According to a public opinion survey, approximately 78% of the population aged 15 and up participated in at least one of nine artistic or cultural activities in 2000. Figures range from 40% (using a computer to design or draw) to 11% for volunteering or becoming a member in an arts organisation. Approximately 68% aged 15 and up participated in at least one of four heritage-related activities in the last year, ranging from 55% for reading historical material to 6% for belonging to a heritage or historical society. Those with children in the home and those with higher levels of education are more likely to participate in artistic / creative activities than those who are without. Younger people between the ages of 15 and 24 are more likely to report participation in most activities. Ninety-five per cent of Canadians feel that to relax and enjoy oneself is a very (65%) or somewhat (30%) important reason for participating in artistic or cultural activities. Other reasons are: to learn new things or to improve skills (87%), to work or share something with others (83%) and to express oneself (75%). Artistic activities are also considered to be a way of connecting with one’s cultural or ethnic background (53%) (Environics 2000).

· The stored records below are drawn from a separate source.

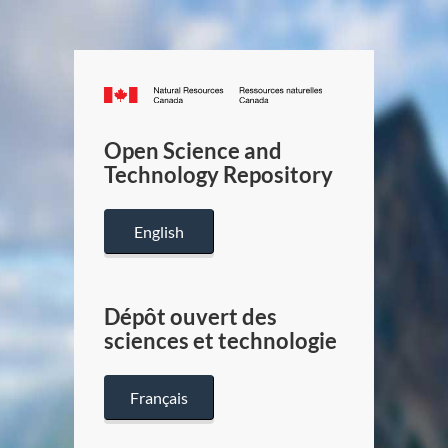
Canada.ca
/
Gouverneme
Open Science and
du
Technology Repository
Canada
English
Dépôt ouvert des
sciences et technologie
Français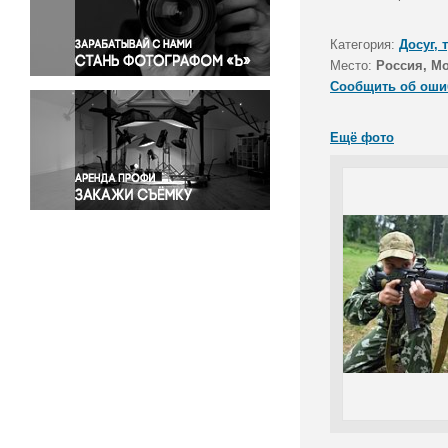
Правосудие
Происшествия и конфликты
Категория:
Досуг, 
Религия
Место:
Россия, Мо
Сообщить об оши
Светская жизнь
Спорт
Ещё фото
Экология
Экономика и бизнес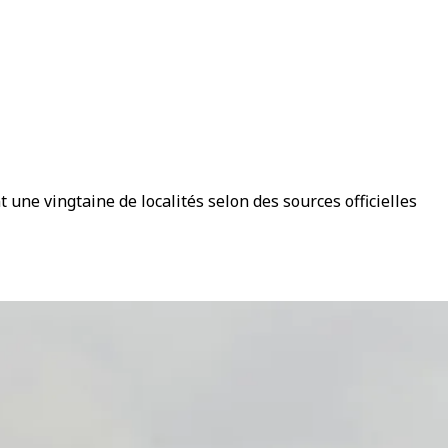
 une vingtaine de localités selon des sources officielles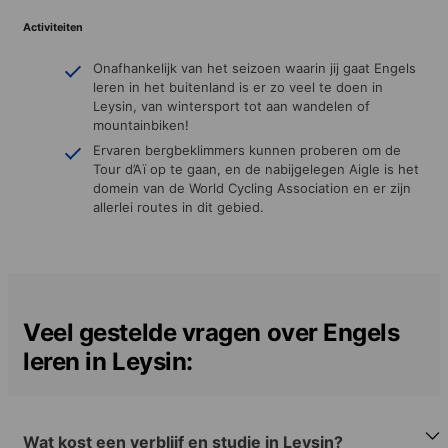
Activiteiten
Onafhankelijk van het seizoen waarin jij gaat Engels
leren in het buitenland is er zo veel te doen in
Leysin, van wintersport tot aan wandelen of
mountainbiken!
Ervaren bergbeklimmers kunnen proberen om de
Tour d’Aï op te gaan, en de nabijgelegen Aigle is het
domein van de World Cycling Association en er zijn
allerlei routes in dit gebied.
Veel gestelde vragen over Engels
leren in Leysin:
Wat kost een verblijf en studie in Leysin?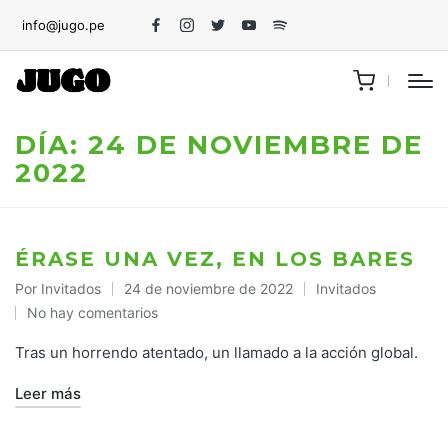
info@jugo.pe
Facebook
Instagram
Twitter
Youtube
Spotify
DÍA:
24 DE NOVIEMBRE DE
2022
ÉRASE UNA VEZ, EN LOS BARES
Por
Invitados
24 de noviembre de 2022
Invitados
Publicado
Publicado
No hay comentarios
por
en
Tras un horrendo atentado, un llamado a la acción global.
Leer más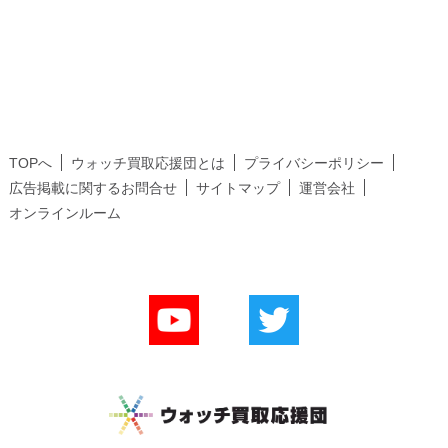
TOPへ
ウォッチ買取応援団とは
プライバシーポリシー
広告掲載に関するお問合せ
サイトマップ
運営会社
オンラインルーム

Cultural houses and community cultural clubs
A random review of Internet websites indicates a vast array of cultural houses including linguistic cultural clubs such as the Alliance Française with ten associations in Canada out of more than 1 130 associations in 138 countries, and the Goethe Institute with three chapters in Canada. Other national ethno cultural groups are widespread such as the Portuguese-Canadian National Congress and the German-Canadian Congress. A wide range of community cultural centres also exist such as the Chinese Cultural Centre of Greater Vancouver, the Calgary Multicultural Centre, the Canadian Centre on Minority Affairs (Black and Caribbean) Canada, the Centre culturel français de Vancouver, Lithuania Online Organisations, the Iranian Cultural Centre, the African Heritage Cultural Centre, the Vancouver Multicultural Community, Heritage Foundations in carious cities across Canada, SaskCulture Inc., and the Edmonton Historical Heritage Festival Association. There is also a large number of cultural publications such as Lethbridge Cultural Life and Toronto Culture, as well as cultural organisations dedicated to such events as centennial-and-beyond celebrations, the Scandinavian Midsummer Festival in Vancouver and the Vancouver Asian Canadian Theatre. Finally, there are a large number of university and high school student unions which often feature cultural and ethnocultural activities. It should be noted that the above examples of cultural houses and community cultural clubs are indicative of a much broader field of organisations that currently lacks overall centralised documentation.